La diminuzione degli iscritti si traduce in 360 classi in meno e circa 600 cattedre vacanti, con un impatto diretto sull’organico docente e sul personale Ata. In risposta, l’Ufficio scolastico regionale è al lavoro per completare le nomine e garantire un avvio regolare delle lezioni. Sono già stati stabilizzati 1.700 docenti e assunti 20 nuovi dirigenti scolastici, mentre si attende la pubblicazione delle graduatorie per le supplenze. Il nuovo anno non porta solo numeri in calo, ma anche regole più rigide. Da settembre, anche nelle scuole superiori sarà vietato l’uso del cellulare durante le lezioni. Una misura voluta dal Ministro dell’istruzione e del merito, Giuseppe Valditara, che punta a ridurre le distrazioni e favorire la concentrazione in aula. Ma la vera rivoluzione riguarda il voto in condotta: chi riceverà un 5 sarà bocciato, mentre con un 6 si verrà rimandati a settembre e si dovrà superare una prova sui temi della cittadinanza per essere promossi.
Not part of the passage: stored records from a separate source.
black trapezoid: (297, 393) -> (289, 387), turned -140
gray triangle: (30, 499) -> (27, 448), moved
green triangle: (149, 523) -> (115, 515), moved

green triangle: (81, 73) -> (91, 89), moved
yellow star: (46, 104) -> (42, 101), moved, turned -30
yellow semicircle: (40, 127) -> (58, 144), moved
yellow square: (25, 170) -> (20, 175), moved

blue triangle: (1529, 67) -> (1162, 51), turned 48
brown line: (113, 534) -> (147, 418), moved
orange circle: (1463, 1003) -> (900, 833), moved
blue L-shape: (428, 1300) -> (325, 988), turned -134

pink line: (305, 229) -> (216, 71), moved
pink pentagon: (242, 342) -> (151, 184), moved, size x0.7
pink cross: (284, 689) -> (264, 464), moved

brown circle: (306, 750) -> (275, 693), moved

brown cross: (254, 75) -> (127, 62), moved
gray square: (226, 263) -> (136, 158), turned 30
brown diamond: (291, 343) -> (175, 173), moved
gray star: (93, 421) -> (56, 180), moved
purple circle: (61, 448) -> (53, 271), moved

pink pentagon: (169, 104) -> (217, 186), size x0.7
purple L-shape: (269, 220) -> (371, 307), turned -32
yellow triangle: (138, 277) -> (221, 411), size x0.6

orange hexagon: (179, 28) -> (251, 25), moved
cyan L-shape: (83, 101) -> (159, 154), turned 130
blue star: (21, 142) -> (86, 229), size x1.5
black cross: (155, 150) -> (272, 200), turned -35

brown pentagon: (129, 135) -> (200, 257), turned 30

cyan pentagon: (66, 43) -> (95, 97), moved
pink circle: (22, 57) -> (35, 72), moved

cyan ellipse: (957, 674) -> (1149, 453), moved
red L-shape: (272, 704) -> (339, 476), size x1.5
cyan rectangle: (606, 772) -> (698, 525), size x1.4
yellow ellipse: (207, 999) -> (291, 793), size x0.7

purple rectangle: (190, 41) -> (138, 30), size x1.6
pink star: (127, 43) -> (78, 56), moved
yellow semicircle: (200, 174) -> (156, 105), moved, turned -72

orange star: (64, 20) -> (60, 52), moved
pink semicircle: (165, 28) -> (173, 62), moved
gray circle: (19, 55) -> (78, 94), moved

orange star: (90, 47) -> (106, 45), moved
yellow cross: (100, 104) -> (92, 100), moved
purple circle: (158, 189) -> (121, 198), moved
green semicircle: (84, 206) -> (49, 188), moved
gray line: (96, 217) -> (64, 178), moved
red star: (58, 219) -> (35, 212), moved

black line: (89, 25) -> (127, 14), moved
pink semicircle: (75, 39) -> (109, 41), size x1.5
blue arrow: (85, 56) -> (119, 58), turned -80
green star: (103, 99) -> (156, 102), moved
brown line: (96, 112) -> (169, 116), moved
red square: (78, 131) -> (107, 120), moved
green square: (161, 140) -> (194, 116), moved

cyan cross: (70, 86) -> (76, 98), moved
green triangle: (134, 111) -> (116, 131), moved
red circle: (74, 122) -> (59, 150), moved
Il comportamento, dunque, torna ad avere un peso determinante nel percorso scolastico.
Il calo demografico e le nuove regole segnano un punto di svolta per la scuola italiana. Mentre si lavora per garantire una partenza “a ranghi compatti”, come dichiarato dai vertici dell’Ufficio scolastico regionale, il sistema educativo si confronta con sfide strutturali e culturali che richiedono visione e adattamento. Il 15 settembre suonerà la prima campanella per oltre 651mila studenti siciliani, pronti a tornare tra i banchi con nuove aspettative e, forse, una maggiore consapevolezza del ruolo che la scuola gioca nella formazione dei cittadini di domani.